» **Exercise directions**
Once the pictures are set aside, output all the records exactly.

(Recorded data Opens)

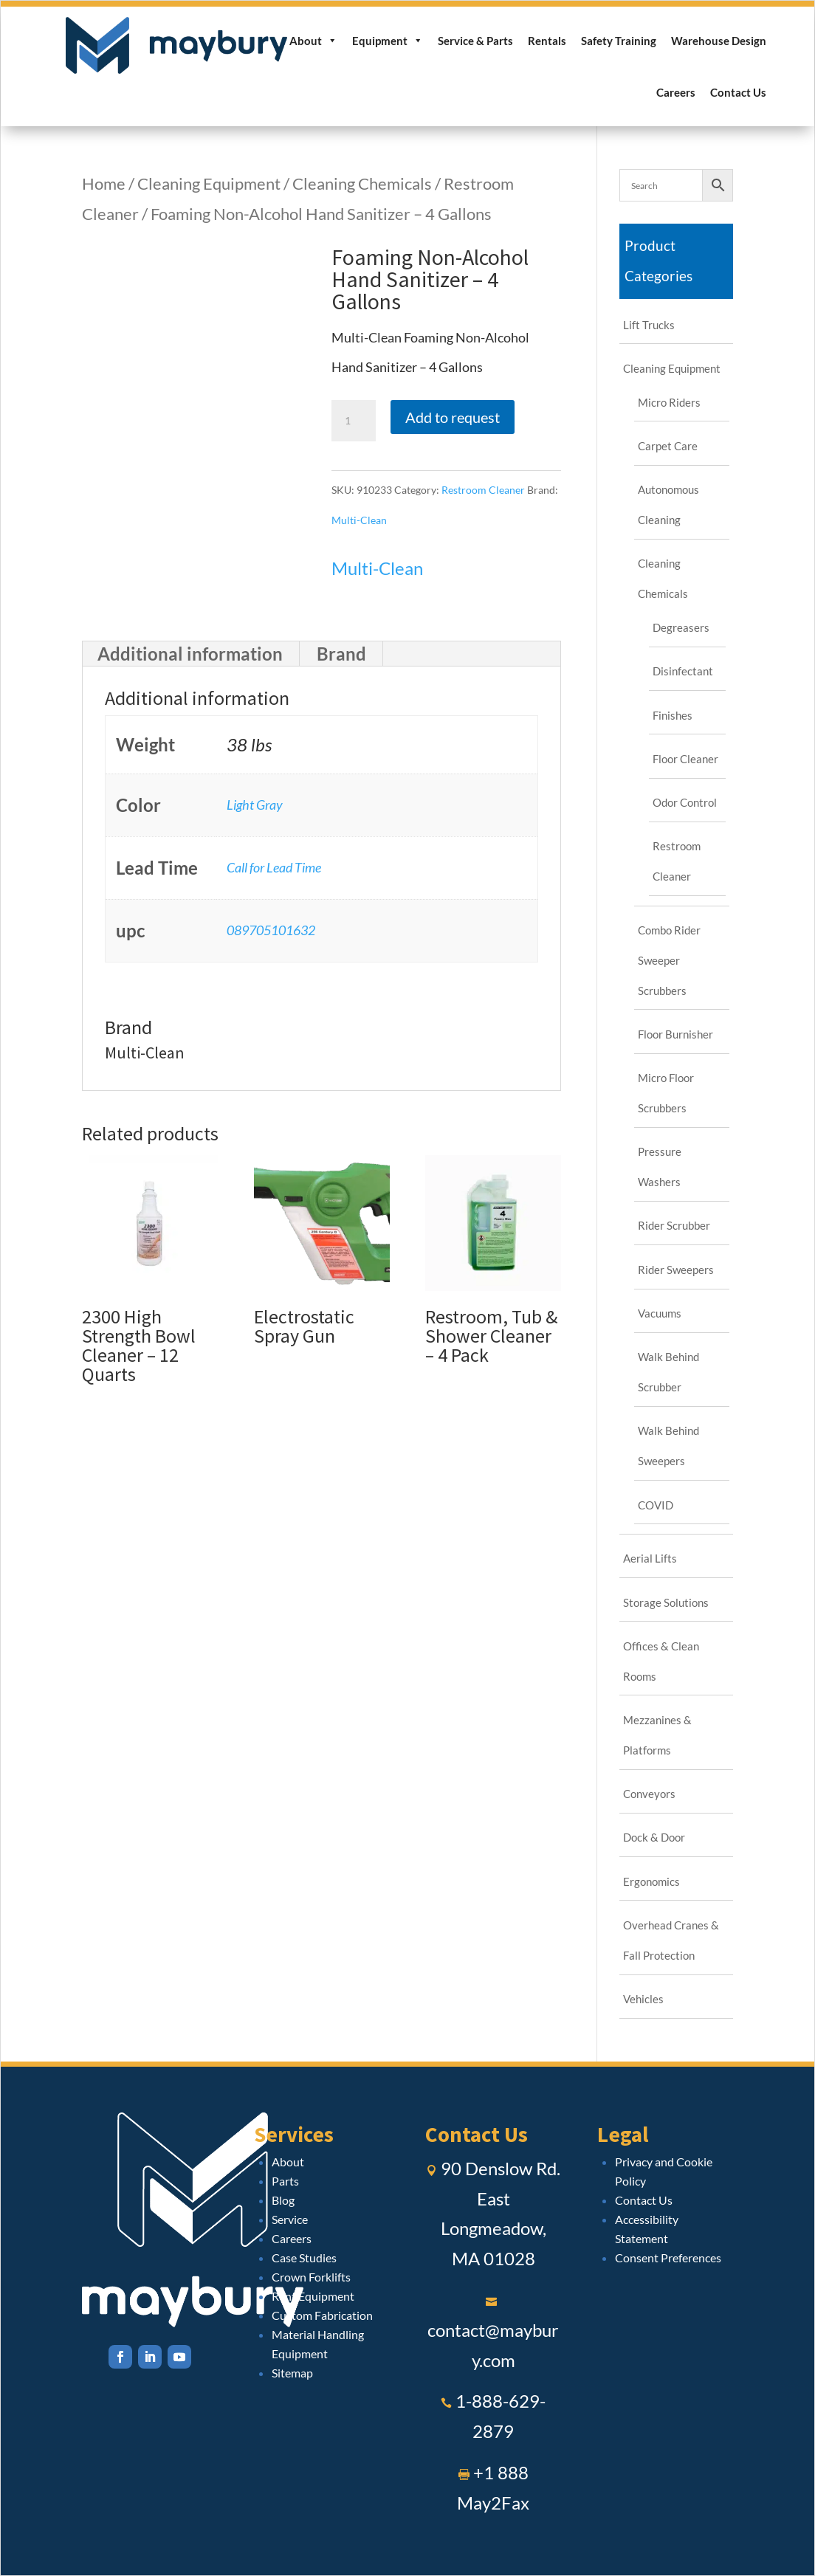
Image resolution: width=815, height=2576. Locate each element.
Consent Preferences (668, 2257)
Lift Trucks (649, 324)
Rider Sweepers (676, 1269)
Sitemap (292, 2373)
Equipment (387, 40)
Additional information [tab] (190, 653)
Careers (675, 92)
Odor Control (685, 802)
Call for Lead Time (274, 867)
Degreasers (681, 627)
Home (103, 183)
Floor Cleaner (685, 758)
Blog (283, 2200)
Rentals (547, 40)
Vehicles (643, 1998)
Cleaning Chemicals (362, 183)
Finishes (672, 715)
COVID (655, 1505)
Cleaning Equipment (209, 183)
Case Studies (304, 2257)
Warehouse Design (718, 40)
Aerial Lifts (650, 1558)
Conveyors (649, 1793)
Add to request (452, 417)
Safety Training (618, 40)
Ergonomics (651, 1881)
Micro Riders (669, 402)
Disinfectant (683, 671)
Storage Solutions (666, 1602)
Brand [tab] (341, 653)
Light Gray (255, 804)
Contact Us (738, 92)
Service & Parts (475, 40)
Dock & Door (654, 1837)
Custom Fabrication (322, 2315)
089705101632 (271, 930)
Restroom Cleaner (483, 489)
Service (290, 2219)
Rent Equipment (313, 2296)
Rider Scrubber (674, 1225)
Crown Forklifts (311, 2277)
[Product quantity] (353, 420)
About (313, 40)
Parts (285, 2181)
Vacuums (659, 1313)
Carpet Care (668, 445)
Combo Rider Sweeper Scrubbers (669, 960)
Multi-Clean (359, 520)
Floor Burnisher (675, 1034)
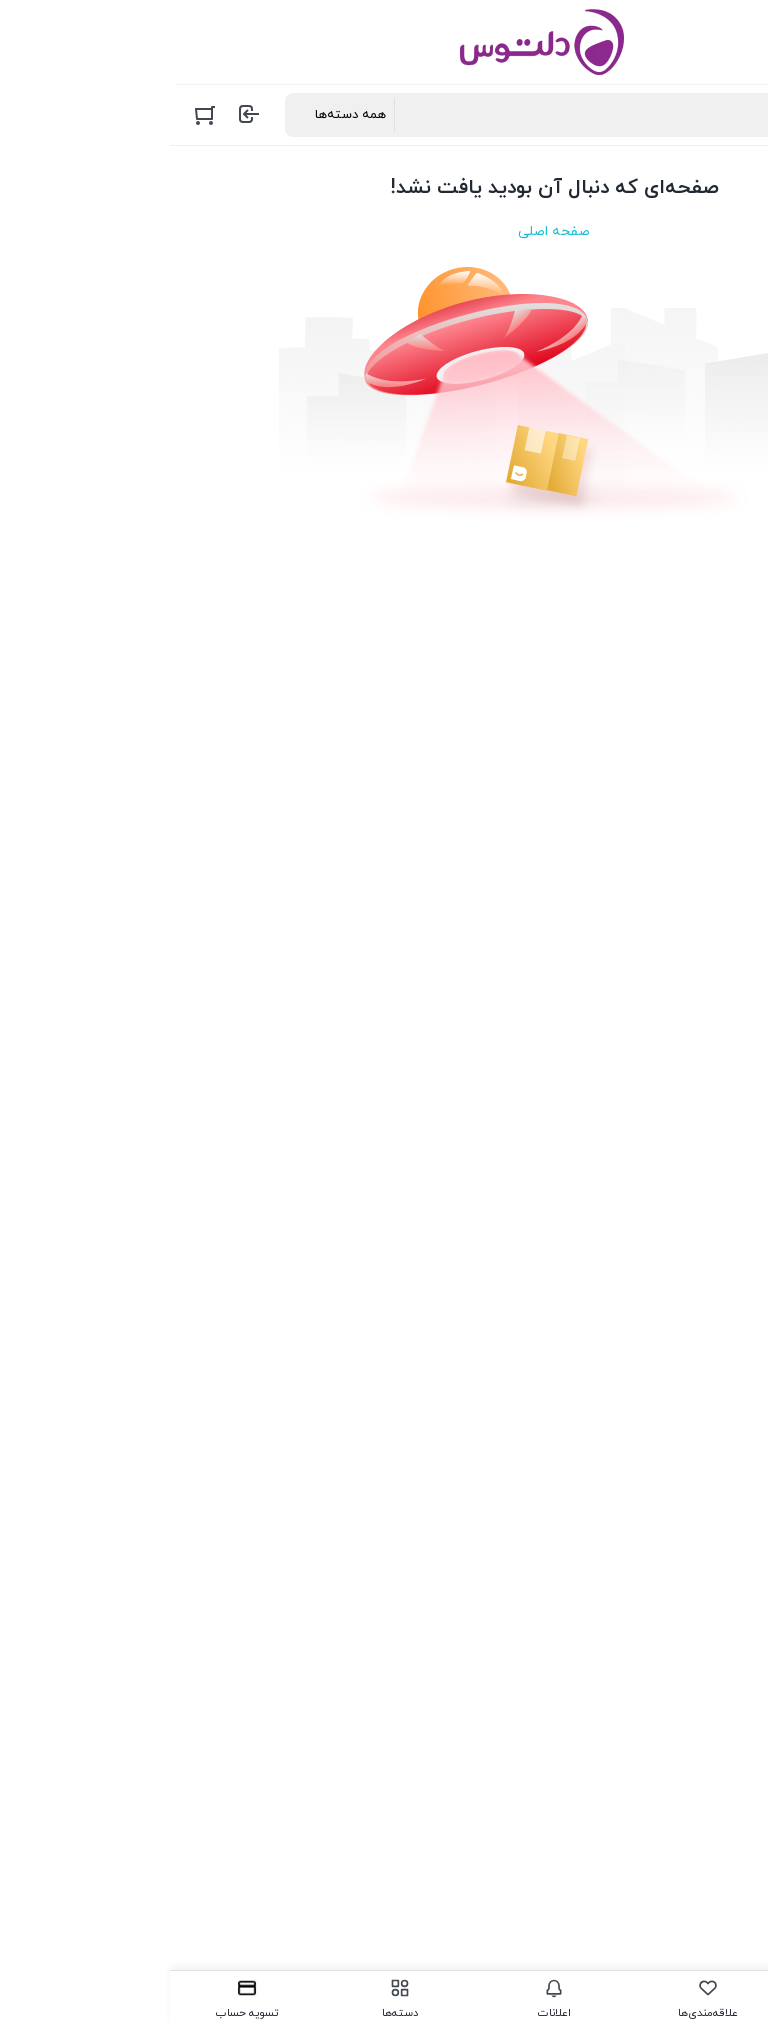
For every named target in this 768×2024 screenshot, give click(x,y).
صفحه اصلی (384, 231)
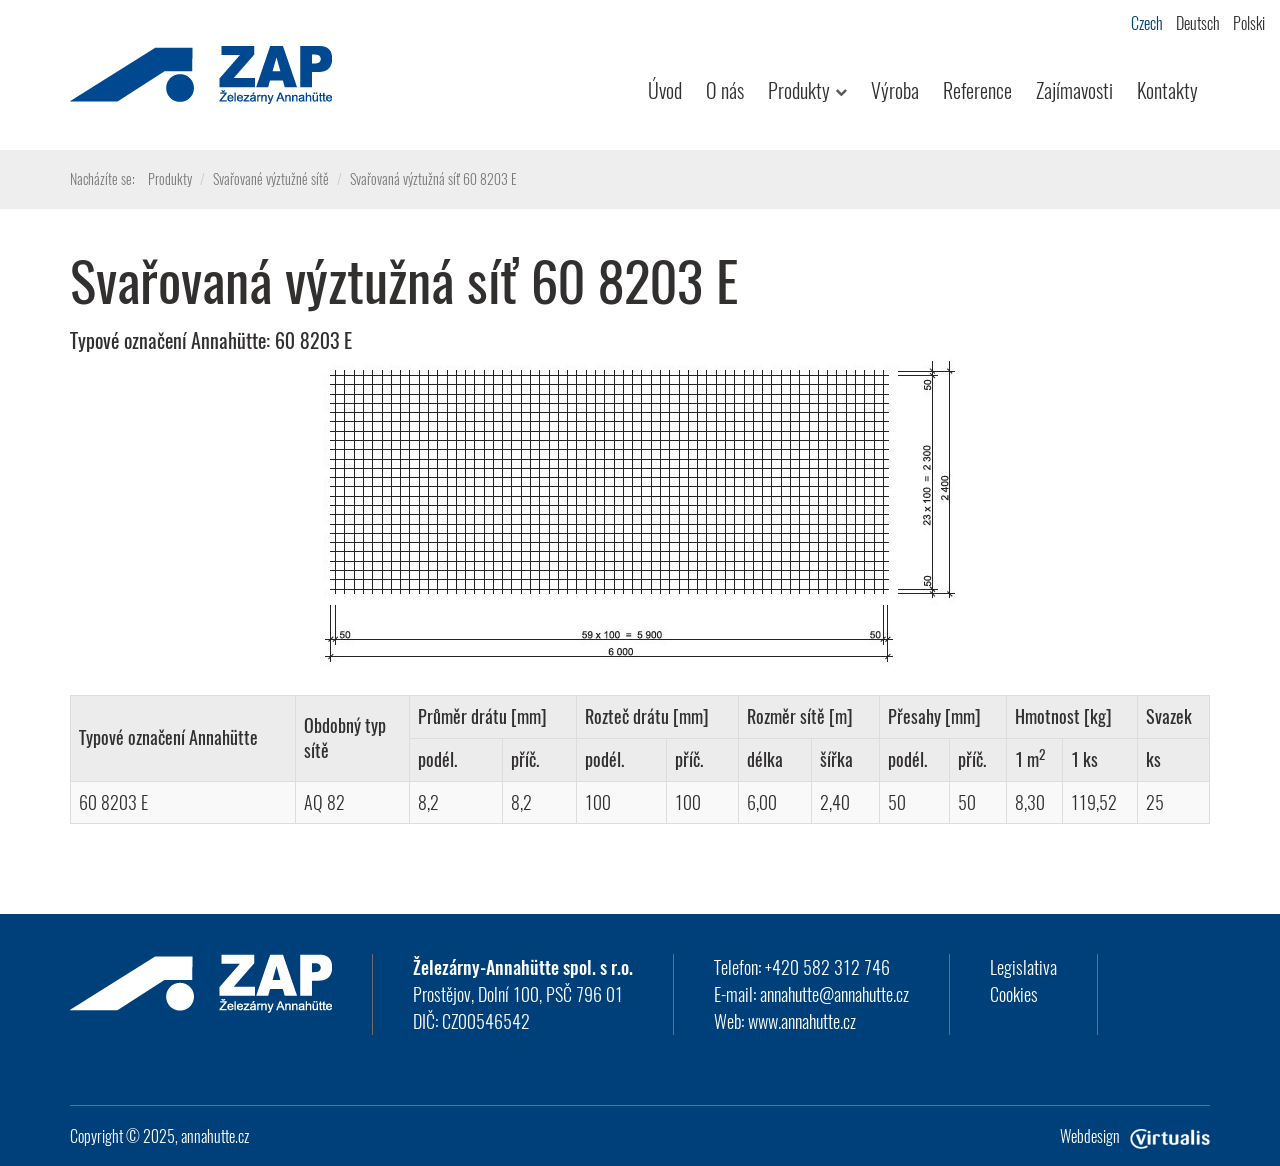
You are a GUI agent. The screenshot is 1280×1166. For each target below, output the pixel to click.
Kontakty (1167, 90)
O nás (725, 90)
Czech (1147, 23)
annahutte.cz (215, 1136)
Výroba (895, 90)
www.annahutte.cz (802, 1021)
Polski (1249, 23)
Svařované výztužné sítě (271, 178)
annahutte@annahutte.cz (834, 994)
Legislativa (1023, 967)
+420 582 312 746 (827, 967)
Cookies (1014, 994)
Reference (977, 90)
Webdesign (1135, 1136)
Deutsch (1198, 23)
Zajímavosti (1074, 90)
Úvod (665, 90)
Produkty (807, 90)
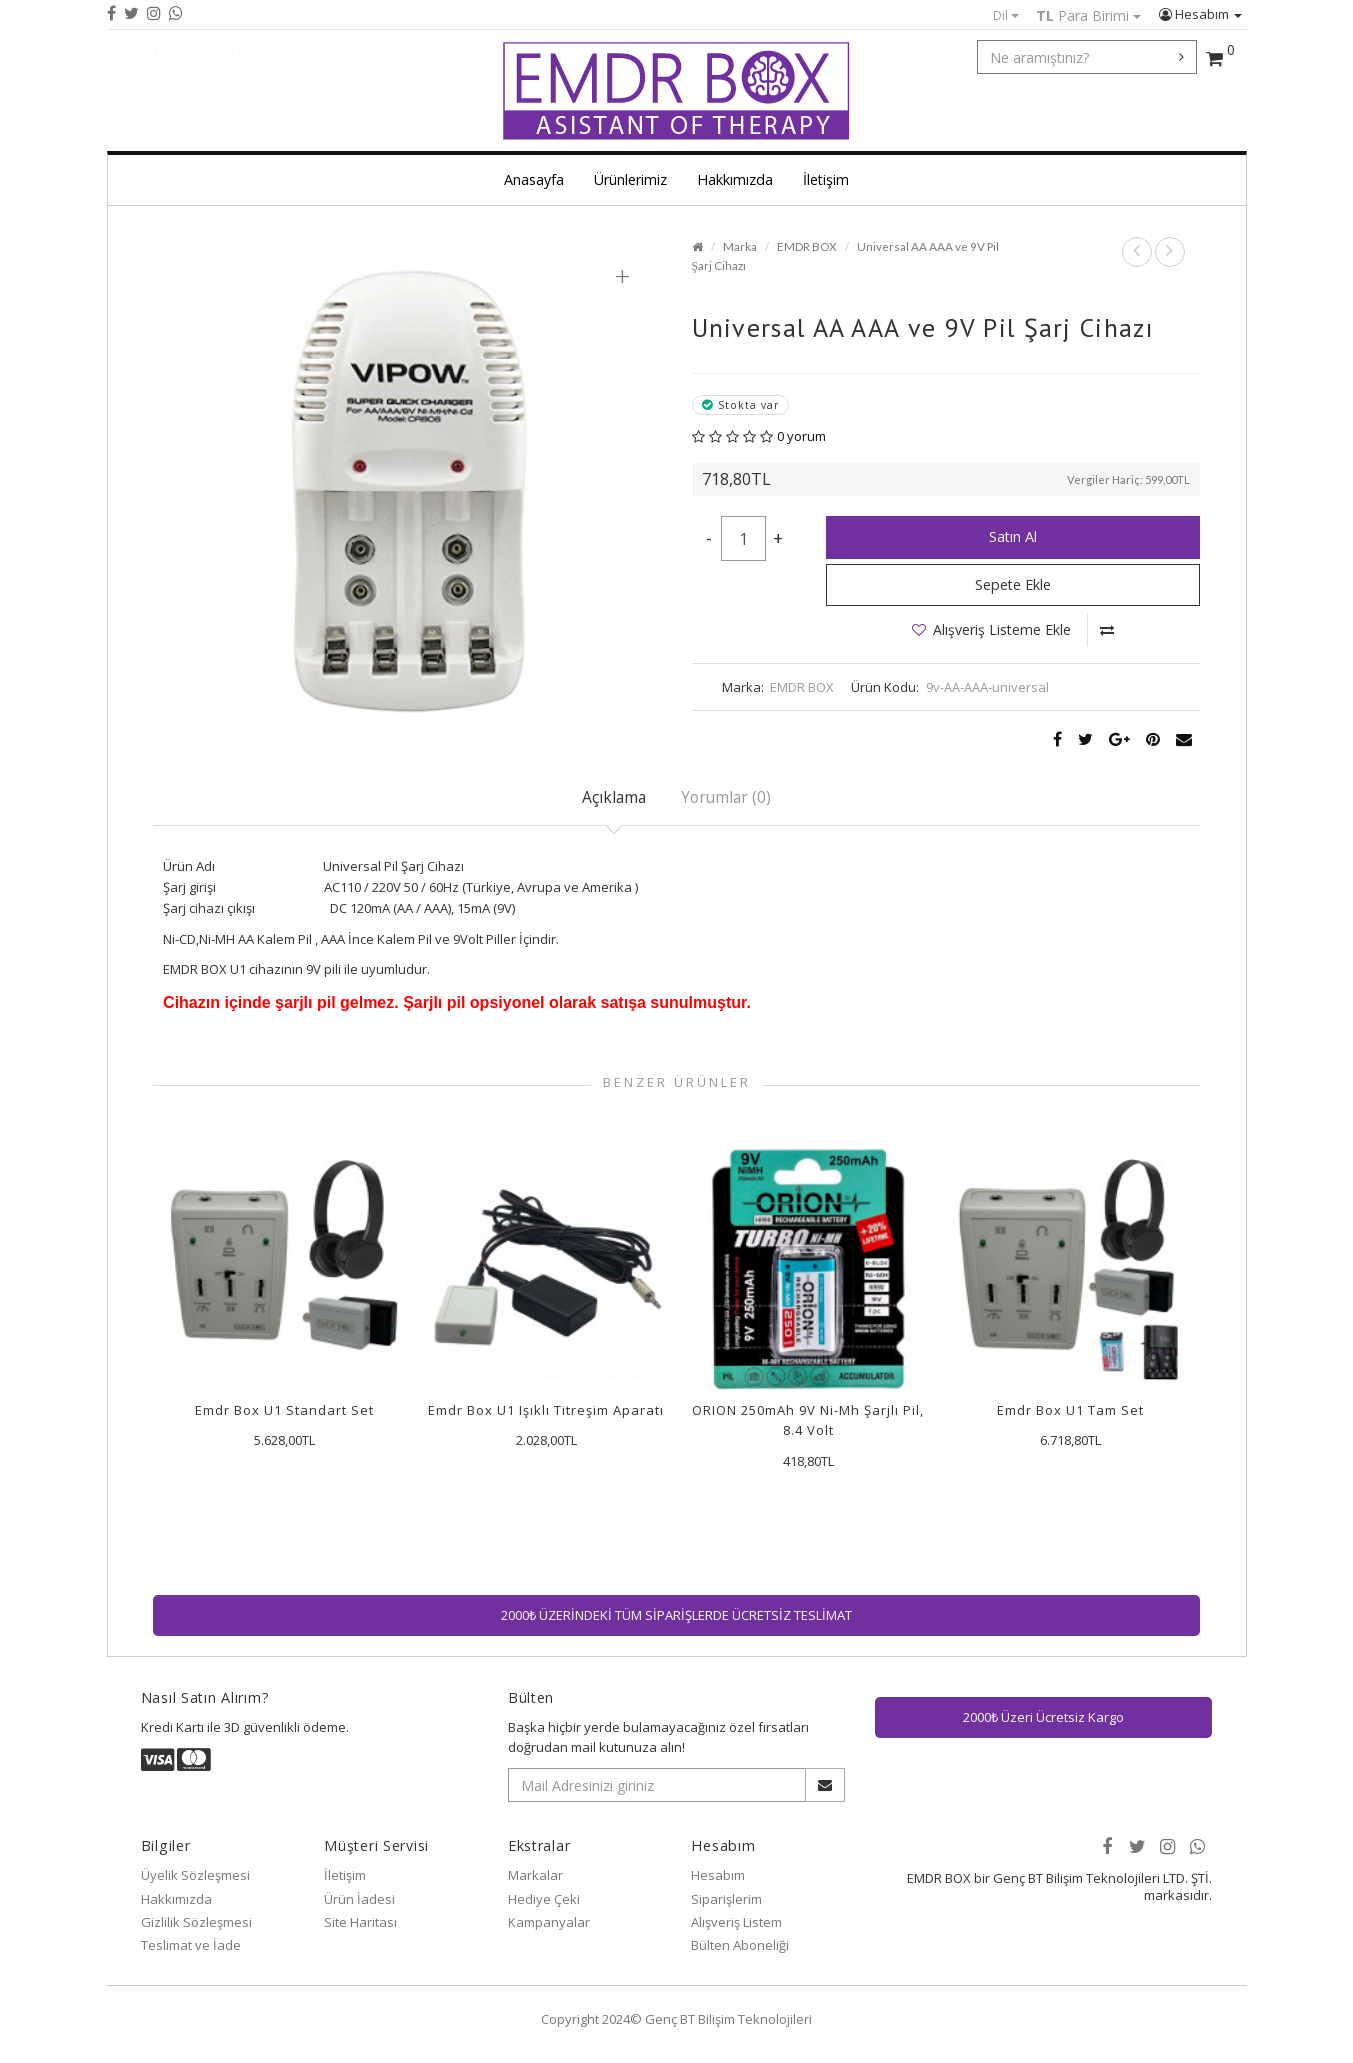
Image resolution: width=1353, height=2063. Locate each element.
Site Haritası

(Recorded data Closes)

» **Answer for the task**
Image resolution: width=815, height=2576. Locate each element.
Consent Preferences (668, 2257)
Lift Trucks (649, 324)
Rider Sweepers (676, 1269)
Sitemap (292, 2373)
Equipment (387, 40)
Additional information [tab] (190, 653)
Careers (675, 92)
Odor Control (685, 802)
Call for Lead Time (274, 867)
Degreasers (681, 627)
Home (103, 183)
Floor Cleaner (685, 758)
Blog (283, 2200)
Rentals (547, 40)
Vehicles (643, 1998)
Cleaning Chemicals (362, 183)
Finishes (672, 715)
COVID (655, 1505)
Cleaning Equipment (209, 183)
Case Studies (304, 2257)
Warehouse Design (718, 40)
Aerial Lifts (650, 1558)
Conveyors (649, 1793)
Add to request (452, 417)
Safety Training (618, 40)
Ergonomics (651, 1881)
Micro Riders (669, 402)
Disinfectant (683, 671)
Storage Solutions (666, 1602)
Brand [tab] (341, 653)
Light Gray (255, 804)
Contact Us (738, 92)
Service & Parts (475, 40)
Dock & Door (654, 1837)
Custom Fabrication (322, 2315)
089705101632 (271, 930)
Restroom Cleaner (483, 489)
Service (290, 2219)
Rent Equipment (313, 2296)
Rider Scrubber (674, 1225)
Crown Forklifts (311, 2277)
[Product quantity] (353, 420)
About (313, 40)
Parts (285, 2181)
Vacuums (659, 1313)
Carpet Care (668, 445)
Combo Rider Sweeper Scrubbers (669, 960)
Multi-Clean (359, 520)
Floor Burnisher (675, 1034)
For every named target in this 768×2024 screenshot, give click(x,y).
صفحه اصلی (384, 231)
You are a GUI agent. The screenshot is 1280×1166. For each target below, output the pixel to click.
Kontakty (1167, 90)
O nás (725, 90)
Czech (1147, 23)
annahutte.cz (215, 1136)
Výroba (895, 90)
www.annahutte.cz (802, 1021)
Polski (1249, 23)
Svařované výztužné sítě (271, 178)
annahutte@annahutte.cz (834, 994)
Legislativa (1023, 967)
+420 582 312 746 (827, 967)
Cookies (1014, 994)
Reference (977, 90)
Webdesign (1135, 1136)
Deutsch (1198, 23)
Zajímavosti (1074, 90)
Úvod (665, 90)
Produkty (807, 90)
Image resolution: width=1353, height=2063. Locate each element.
Site Haritası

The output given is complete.